**YOUR ASSIGNMENT:**
With all pictures omitted, return verbatim the lines from the beginning of the records below through the line containing "netappfoundation] cluster-name - protocol".

**SUPPLIED DATA:**

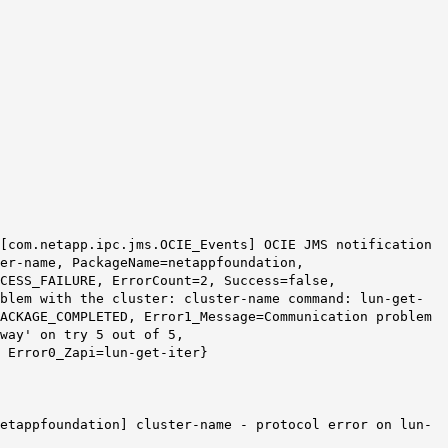
 [com.netapp.ipc.jms.OCIE_Events] OCIE JMS notification
er-name, PackageName=netappfoundation,
CESS_FAILURE, ErrorCount=2, Success=false,
blem with the cluster: cluster-name command: lun-get-
PACKAGE_COMPLETED, Error1_Message=Communication problem
way
' on try 5 out of 5,
 Error0_Zapi=lun-get-iter}
netappfoundation] cluster-name - protocol error on lun-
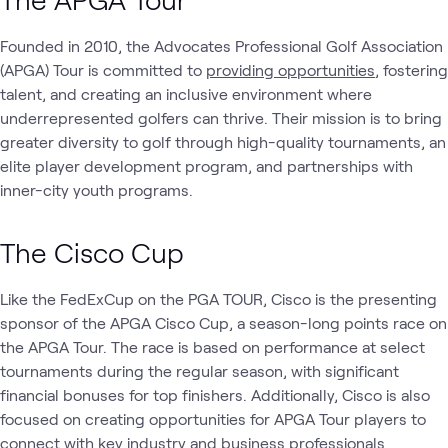
Founded in 2010, the Advocates Professional Golf Association
(APGA) Tour is committed to
providing opportunities
, fostering
talent, and creating an inclusive environment where
underrepresented golfers can thrive. Their mission is to bring
greater diversity to golf through high-quality tournaments, an
elite player development program, and partnerships with
inner-city youth programs.
The Cisco Cup
Like the FedExCup on the PGA TOUR, Cisco is the presenting
sponsor of the APGA Cisco Cup, a season-long points race on
the APGA Tour. The race is based on performance at select
tournaments during the regular season, with significant
financial bonuses for top finishers. Additionally, Cisco is also
focused on creating opportunities for APGA Tour players to
connect with key industry and business professionals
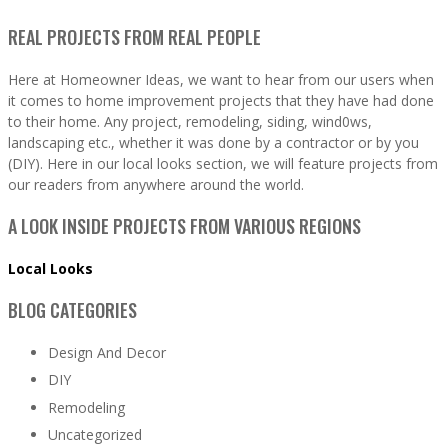
REAL PROJECTS FROM REAL PEOPLE
Here at Homeowner Ideas, we want to hear from our users when
it comes to home improvement projects that they have had done
to their home. Any project, remodeling, siding, wind0ws,
landscaping etc., whether it was done by a contractor or by you
(DIY). Here in our local looks section, we will feature projects from
our readers from anywhere around the world.
A LOOK INSIDE PROJECTS FROM VARIOUS REGIONS
Local Looks
BLOG CATEGORIES
Design And Decor
DIY
Remodeling
Uncategorized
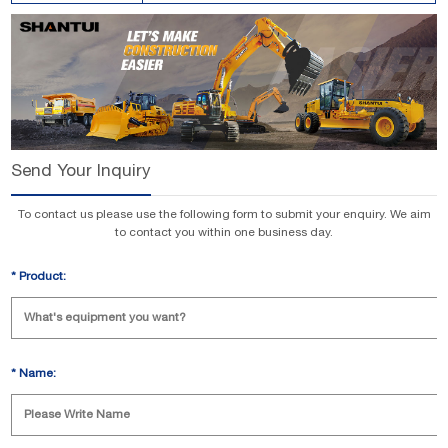
Send Your Inquiry
To contact us please use the following form to submit your enquiry. We aim
to contact you within one business day.
*
Product:
*
Name:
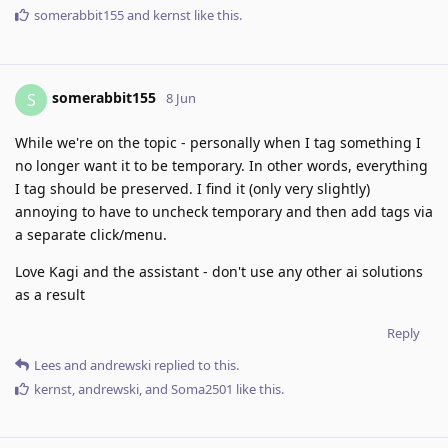
somerabbit155
and
kernst
like this
.
somerabbit155
S
8 Jun
While we're on the topic - personally when I tag something I
no longer want it to be temporary. In other words, everything
I tag should be preserved. I find it (only very slightly)
annoying to have to uncheck temporary and then add tags via
a separate click/menu.
Love Kagi and the assistant - don't use any other ai solutions
as a result
Reply
Lees
and
andrewski
replied to this.
kernst
,
andrewski
, and
Soma2501
like this
.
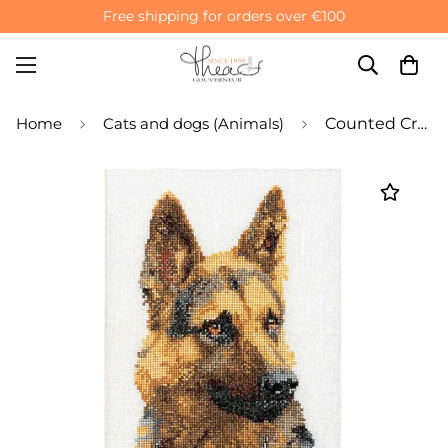
Free shipping for orders over €100
Home
Cats and dogs (Animals)
Counted Cross Stitch Kit Shepherd's Dog - Linen 32 Count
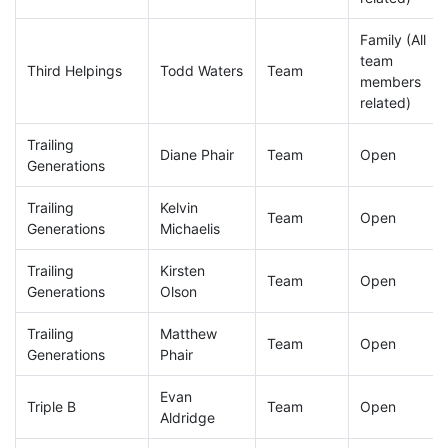
Family (All
team
Third Helpings
Todd Waters
Team
members
related)
Trailing
Diane Phair
Team
Open
Generations
Trailing
Kelvin
Team
Open
Generations
Michaelis
Trailing
Kirsten
Team
Open
Generations
Olson
Trailing
Matthew
Team
Open
Generations
Phair
Evan
Triple B
Team
Open
Aldridge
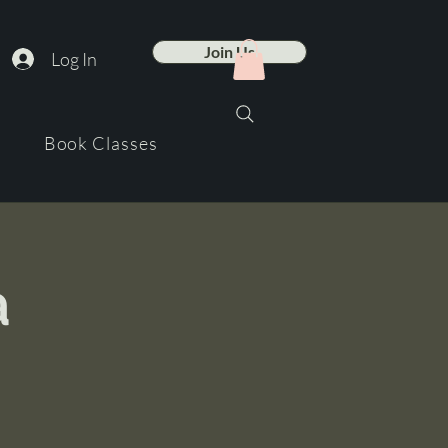
Join Us
Log In
Book Classes
a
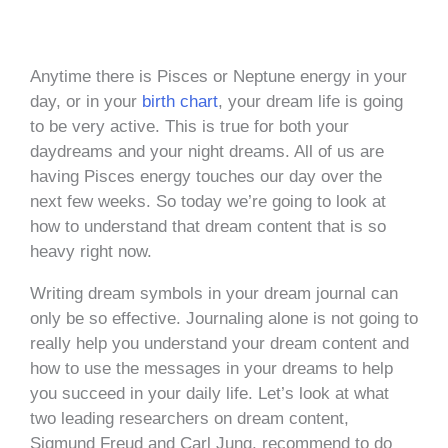
Anytime there is Pisces or Neptune energy in your
day, or in your
birth chart
, your dream life is going
to be very active. This is true for both your
daydreams and your night dreams. All of us are
having Pisces energy touches our day over the
next few weeks. So today we’re going to look at
how to understand that dream content that is so
heavy right now.
Writing dream symbols in your dream journal can
only be so effective. Journaling alone is not going to
really help you understand your dream content and
how to use the messages in your dreams to help
you succeed in your daily life. Let’s look at what
two leading researchers on dream content,
Sigmund Freud and Carl Jung, recommend to do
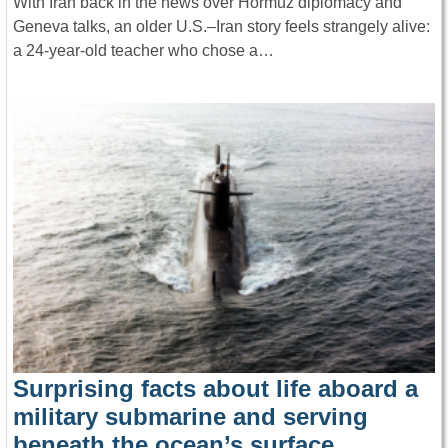
With Iran back in the news over Hormuz diplomacy and
Geneva talks, an older U.S.–Iran story feels strangely alive:
a 24-year-old teacher who chose a…
Surprising facts about life aboard a
military submarine and serving
beneath the ocean’s surface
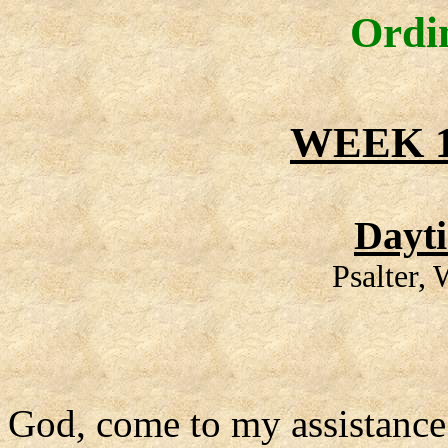
Ordi
WEEK 1
Dayt
Psalter,
God, come to my assistance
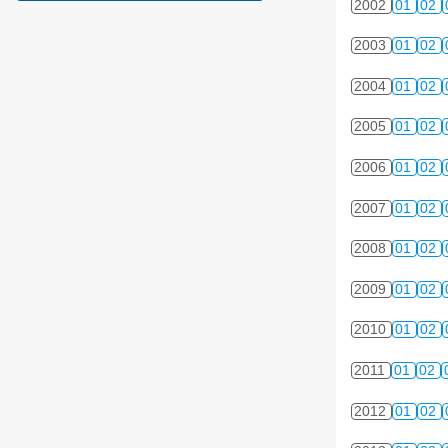
2002
01
02
2003
01
02
2004
01
02
2005
01
02
2006
01
02
2007
01
02
2008
01
02
2009
01
02
2010
01
02
2011
01
02
2012
01
02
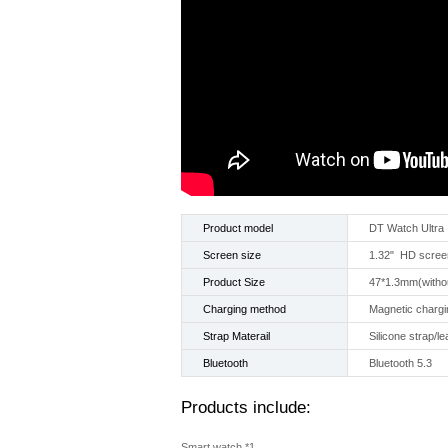
Product model
DT Watch Ultra
Screen size
1.32" HD scree
Product Size
47*1.3mm(withou
Charging method
Magnetic chargi
Strap Materail
Silicone strap/le
Bluetooth
Bluetooth 5.3
Products include:
Smart watch *1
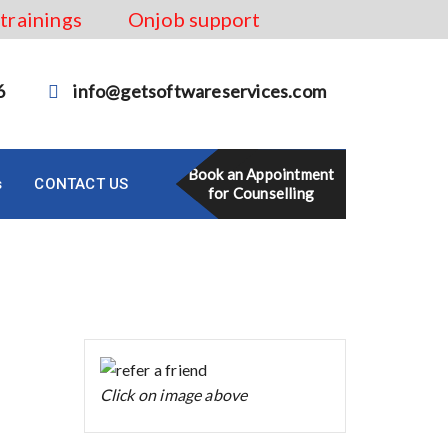
 trainings
Onjob support
6
info@getsoftwareservices.com
Book an Appointment
s
CONTACT US
for Counselling
Click on image above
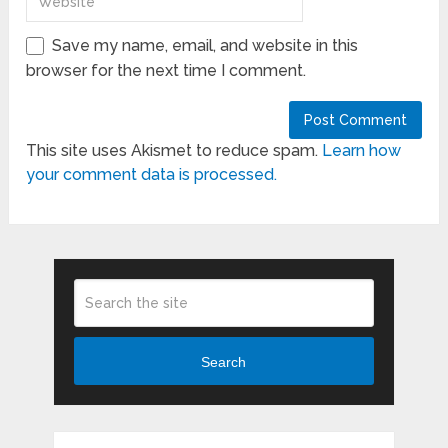
Save my name, email, and website in this
browser for the next time I comment.
This site uses Akismet to reduce spam.
Learn how
your comment data is processed.
Search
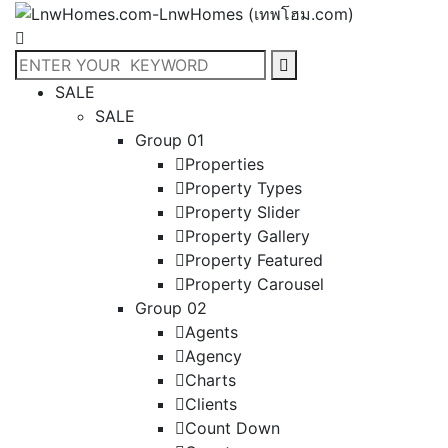
SALE
SALE
Group 01
Properties
Property Types
Property Slider
Property Gallery
Property Featured
Property Carousel
Group 02
Agents
Agency
Charts
Clients
Count Down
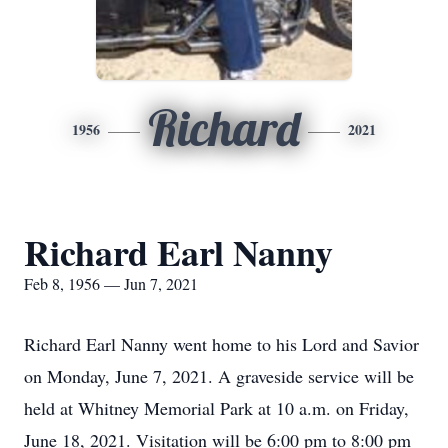
Richard
1956
2021
Richard Earl Nanny
Feb 8, 1956 — Jun 7, 2021
Richard Earl Nanny went home to his Lord and Savior
on Monday, June 7, 2021. A graveside service will be
held at Whitney Memorial Park at 10 a.m. on Friday,
June 18, 2021. Visitation will be 6:00 pm to 8:00 pm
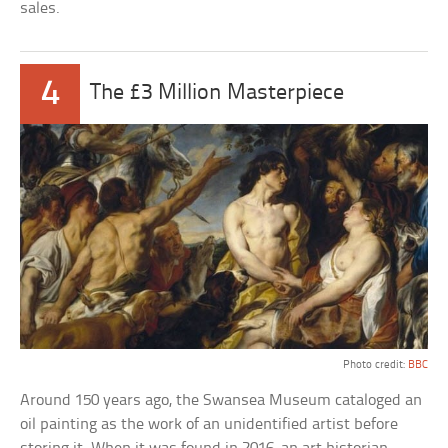
sales.
4
The £3 Million Masterpiece
Photo credit:
BBC
Around 150 years ago, the Swansea Museum cataloged an
oil painting as the work of an unidentified artist before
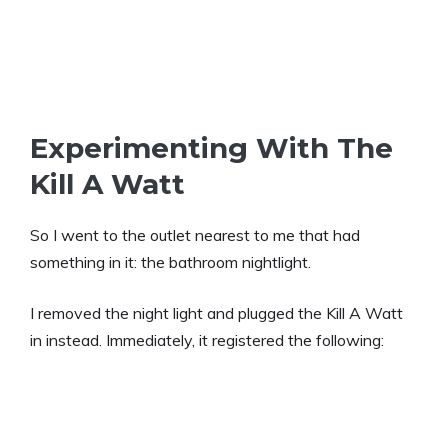
Experimenting With The
Kill A Watt
So I went to the outlet nearest to me that had
something in it: the bathroom nightlight.
I removed the night light and plugged the Kill A Watt
in instead. Immediately, it registered the following:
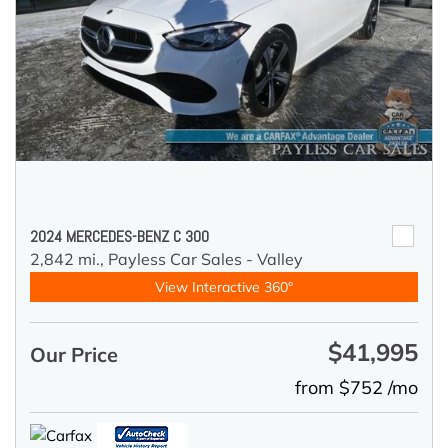
2024 MERCEDES-BENZ C 300
2,842 mi.,
Payless Car Sales - Valley
View Interactive 360°
$41,995
Our Price
from $752 /mo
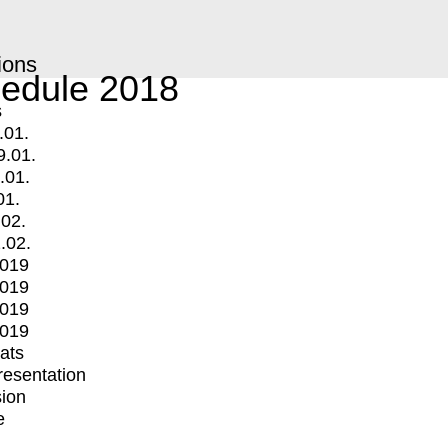
ions
edule 2018
s
.01.
9.01.
.01.
01.
.02.
.02.
2019
2019
2019
2019
mats
Presentation
ion
e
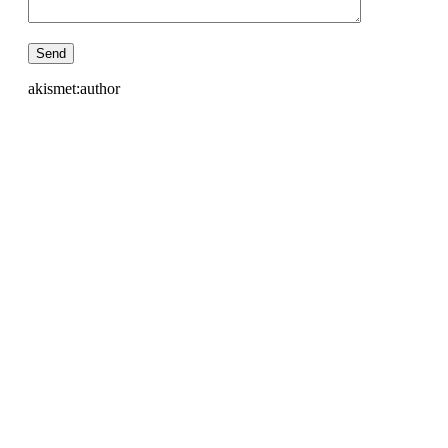
akismet:author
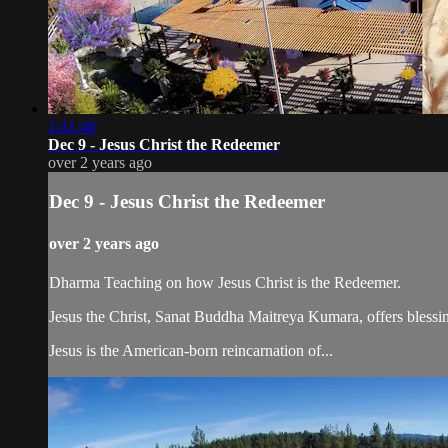
1:41:48
Dec 9 - Jesus Christ the Redeemer
over 2 years ago
Dec 9 - Jesus Christ the Redeemer
over 2 years ago
Dharma Teaching on how Jesus Christ is the Redeemer.
Jesus the Christ, Sanat Buddha Maitreya Kumara, offers blessin
Jesus is the American-born reincarnation of...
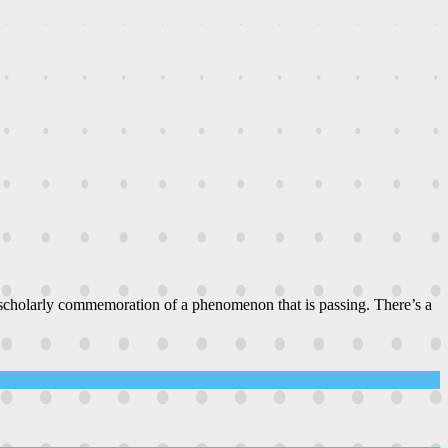
 scholarly commemoration of a phenomenon that is passing. There’s a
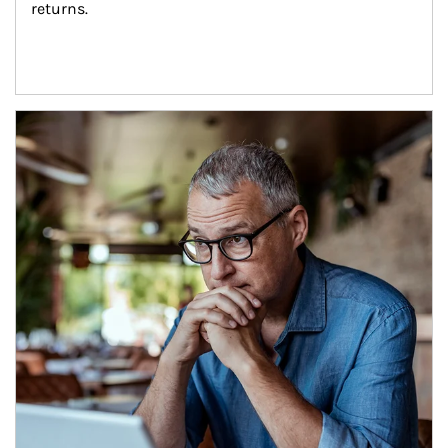
returns.
Article Image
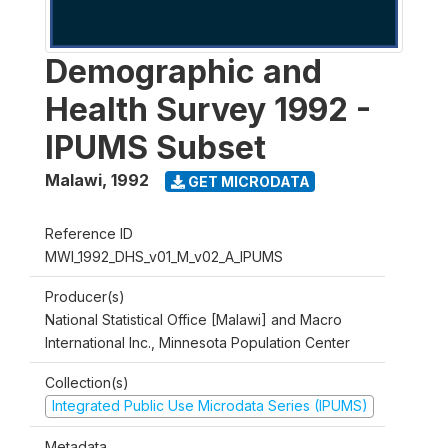
Demographic and
Health Survey 1992 -
IPUMS Subset
Malawi
,
1992
GET MICRODATA
Reference ID
MWI_1992_DHS_v01_M_v02_A_IPUMS
Producer(s)
National Statistical Office [Malawi] and Macro
International Inc., Minnesota Population Center
Collection(s)
Integrated Public Use Microdata Series (IPUMS)
Metadata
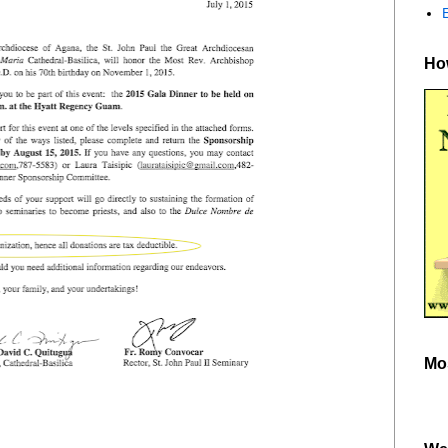
How
Mo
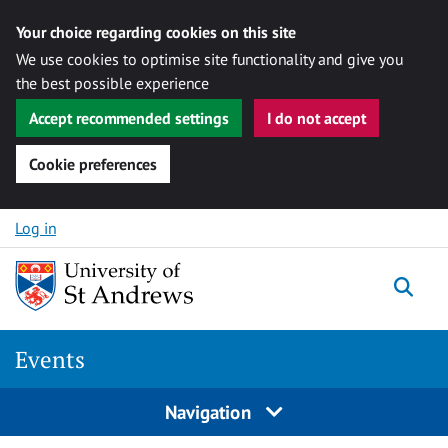
Your choice regarding cookies on this site
We use cookies to optimise site functionality and give you
the best possible experience
Accept recommended settings
I do not accept
Cookie preferences
Skip to content
Log in
Togg
Events
Navigation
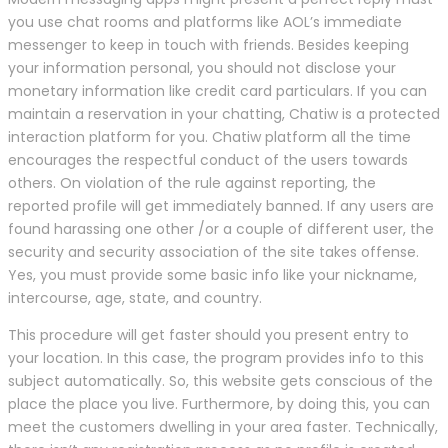
you use chat rooms and platforms like AOL’s immediate
messenger to keep in touch with friends. Besides keeping
your information personal, you should not disclose your
monetary information like credit card particulars. If you can
maintain a reservation in your chatting, Chatiw is a protected
interaction platform for you. Chatiw platform all the time
encourages the respectful conduct of the users towards
others. On violation of the rule against reporting, the
reported profile will get immediately banned. If any users are
found harassing one other /or a couple of different user, the
security and security association of the site takes offense.
Yes, you must provide some basic info like your nickname,
intercourse, age, state, and country.
This procedure will get faster should you present entry to
your location. In this case, the program provides info to this
subject automatically. So, this website gets conscious of the
place the place you live. Furthermore, by doing this, you can
meet the customers dwelling in your area faster. Technically,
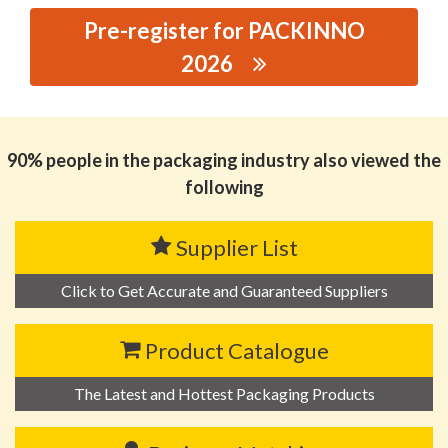
Pre-register for PACKINNO
2026
思源黑体预加载(勿删): SUPER DRY
DESICCANT(SHENZHEN) CO., LTD.
90% people in the packaging industry also viewed the
following
Supplier List
Click to Get Accurate and Guaranteed Suppliers
Product Catalogue
The Latest and Hottest Packaging Products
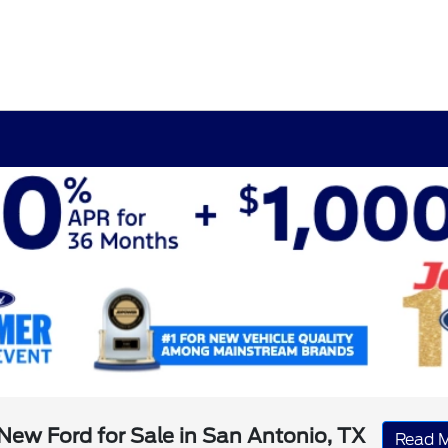
New Ford for Sale in San Antonio, TX
Read 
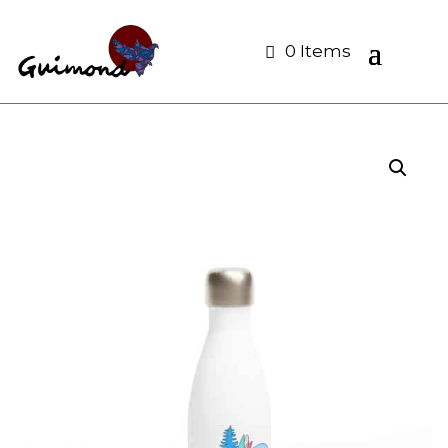
0 Items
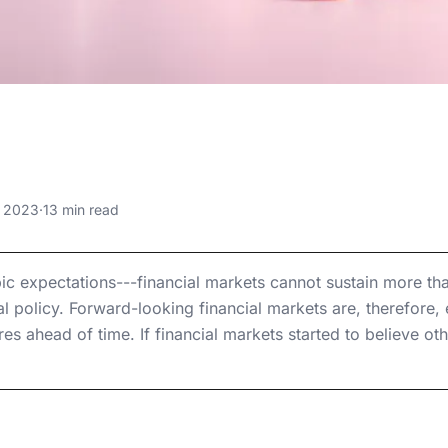
 6, 2023
ral Debt Reach
le Levels?
, 2023
·
13 min read
ble Levels?
le Levels?
 expectations---financial markets cannot sustain more th
al policy. Forward-looking financial markets are, therefore, ef
res ahead of time. If financial markets started to believe 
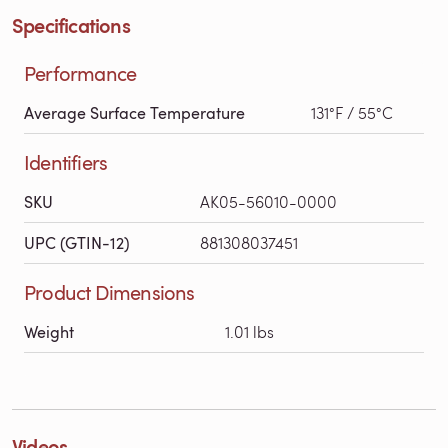
Specifications
Performance
Average Surface Temperature
131°F / 55°C
Identifiers
SKU
AK05-56010-0000
UPC (GTIN-12)
881308037451
Product Dimensions
Weight
1.01 lbs
Videos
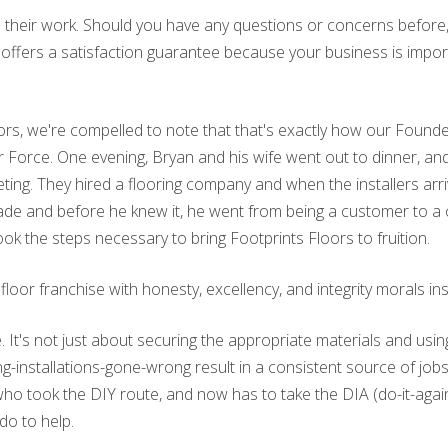
in their work. Should you have any questions or concerns before, d
s offers a satisfaction guarantee because your business is impor
floors, we're compelled to note that that's exactly how our Found
Air Force. One evening, Bryan and his wife went out to dinner, 
eting. They hired a flooring company and when the installers ar
 trade and before he knew it, he went from being a customer to
ok the steps necessary to bring Footprints Floors to fruition.
or franchise with honesty, excellency, and integrity morals insti
de. It's not just about securing the appropriate materials and usin
ing-installations-gone-wrong result in a consistent source of jo
ok the DIY route, and now has to take the DIA (do-it-again) r
do to help.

**PROBLEM SOLUTION:**
 [com.netapp.ipc.jms.OCIE_Events] OCIE JMS notification
er-name, PackageName=netappfoundation,
CESS_FAILURE, ErrorCount=2, Success=false,
blem with the cluster: cluster-name command: lun-get-
PACKAGE_COMPLETED, Error1_Message=Communication problem
way
' on try 5 out of 5,
 Error0_Zapi=lun-get-iter}
netappfoundation] cluster-name - protocol error on lun-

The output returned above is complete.